Il serait trop long de citer d'autres faits de la même nature. Pour caractériser sa conduite et sa façon de penser, il nous suffira de rappeler un mot de Bacon lui-même. Le grand chancelier, lord Ellesmere, était alors très-malade. Bacon, sans attendre davantage, écrivit au roi, pour demander sa place, et il ajoutait que ce qu'il pouvait lui offrir, c'était gloria in obsequio (de chercher sa gloire dans l'obéissance). C'était le mot honteux d'un ami de Séjan, qui voulait se justifier devant Tibère, et il résumait à merveille l'avilissement d'esprit de notre ambitieux personnage.

Lord Ellesmere ne mourut pas; mais le roi, se souvenant des promesses de Bacon, le nomma, en 1616, membre du conseil privé, tout en lui laissant sa place de juge.

C'est à cette époque que Bacon fit au roi une proposition, qu'il renouvela plusieurs fois, mais qui ne fut jamais acceptée : celle de faire un code des lois anglaises. Ce projet, s'il avait été adopté, aurait été devant la postérité le seul titre de gloire du roi Jacques Ier.

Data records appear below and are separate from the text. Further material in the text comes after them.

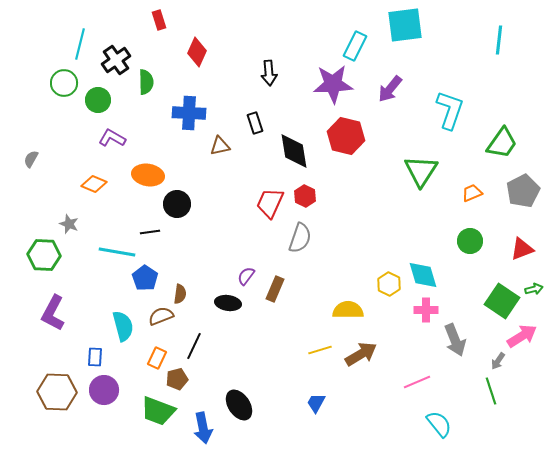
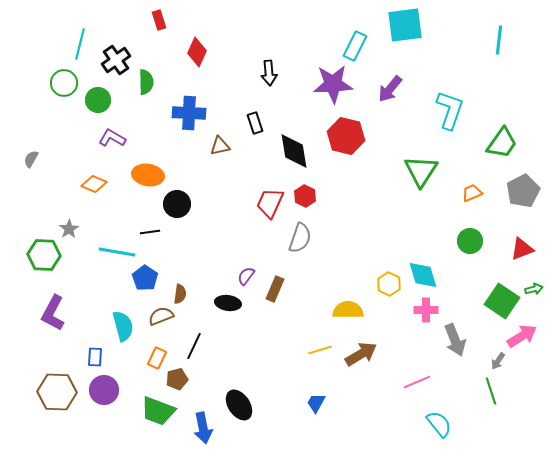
gray star at (69, 224): moved 5 px down; rotated 18 degrees clockwise
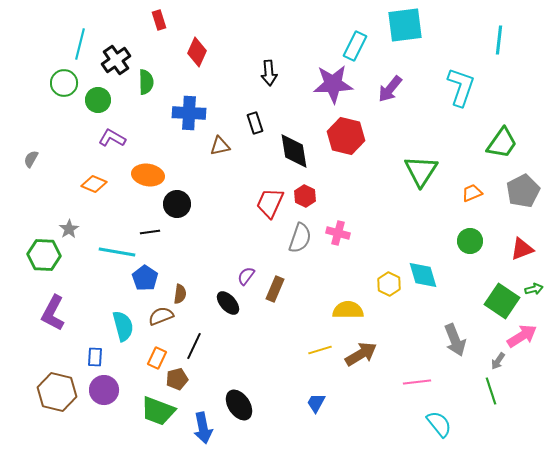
cyan L-shape at (450, 110): moved 11 px right, 23 px up
black ellipse at (228, 303): rotated 40 degrees clockwise
pink cross at (426, 310): moved 88 px left, 77 px up; rotated 15 degrees clockwise
pink line at (417, 382): rotated 16 degrees clockwise
brown hexagon at (57, 392): rotated 12 degrees clockwise
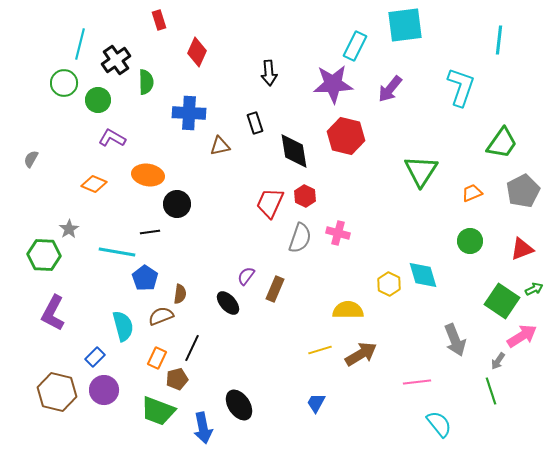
green arrow at (534, 289): rotated 12 degrees counterclockwise
black line at (194, 346): moved 2 px left, 2 px down
blue rectangle at (95, 357): rotated 42 degrees clockwise
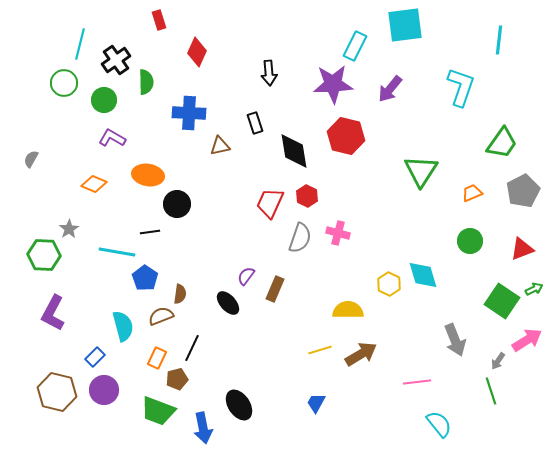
green circle at (98, 100): moved 6 px right
red hexagon at (305, 196): moved 2 px right
pink arrow at (522, 336): moved 5 px right, 4 px down
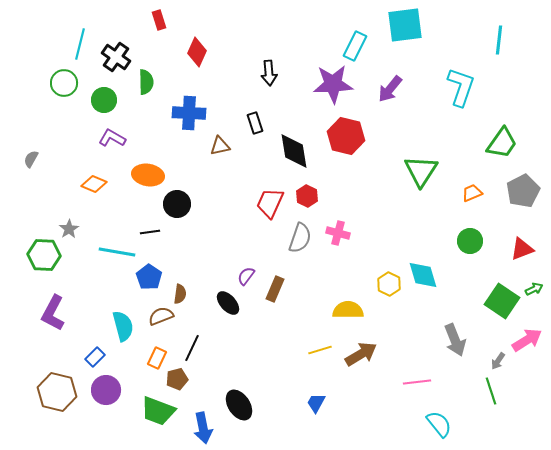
black cross at (116, 60): moved 3 px up; rotated 20 degrees counterclockwise
blue pentagon at (145, 278): moved 4 px right, 1 px up
purple circle at (104, 390): moved 2 px right
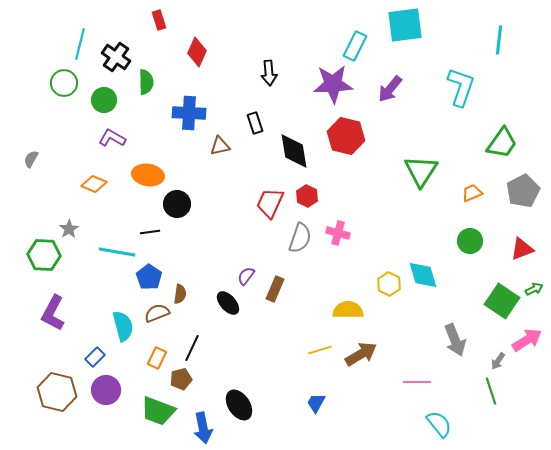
brown semicircle at (161, 316): moved 4 px left, 3 px up
brown pentagon at (177, 379): moved 4 px right
pink line at (417, 382): rotated 8 degrees clockwise
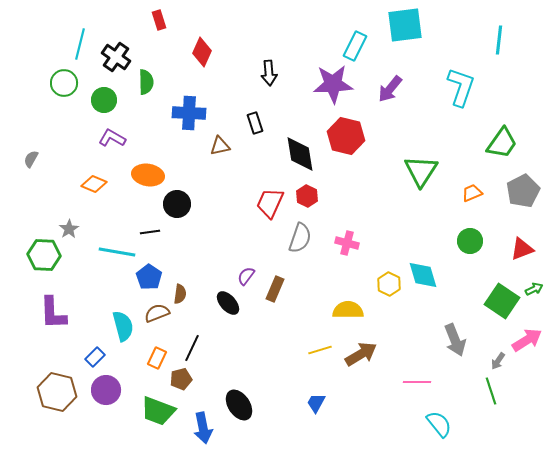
red diamond at (197, 52): moved 5 px right
black diamond at (294, 151): moved 6 px right, 3 px down
pink cross at (338, 233): moved 9 px right, 10 px down
purple L-shape at (53, 313): rotated 30 degrees counterclockwise
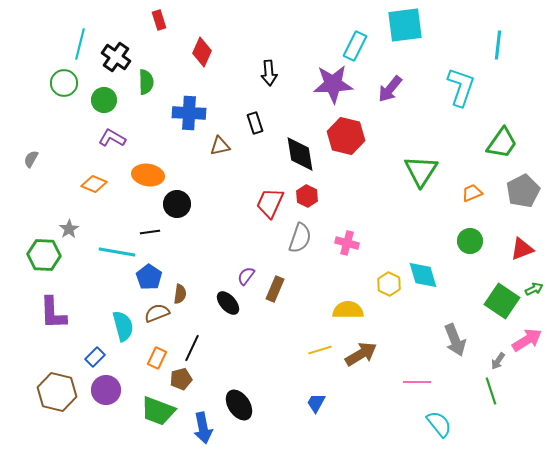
cyan line at (499, 40): moved 1 px left, 5 px down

L'ambition de Bacon grandissait à mesure qu'elle était satisfaite. Il voulait absolument devenir chancelier, comme l'avait été son père, et comme la reine Élisabeth le lui avait prédit dans son enfance. Le chemin le plus sûr pour atteindre au but si désiré, c'était de se concilier la protection du nouveau favori, le duc de Buckingham. Ce dernier parut flatté de ses hommages, et Bacon s'empressa, en retour, d'offrir ses conseils partout où ils étaient ou n'étaient pas nécessaires. Il composa, à l'usage de son protecteur, un petit Traité de la pratique du gouvernement.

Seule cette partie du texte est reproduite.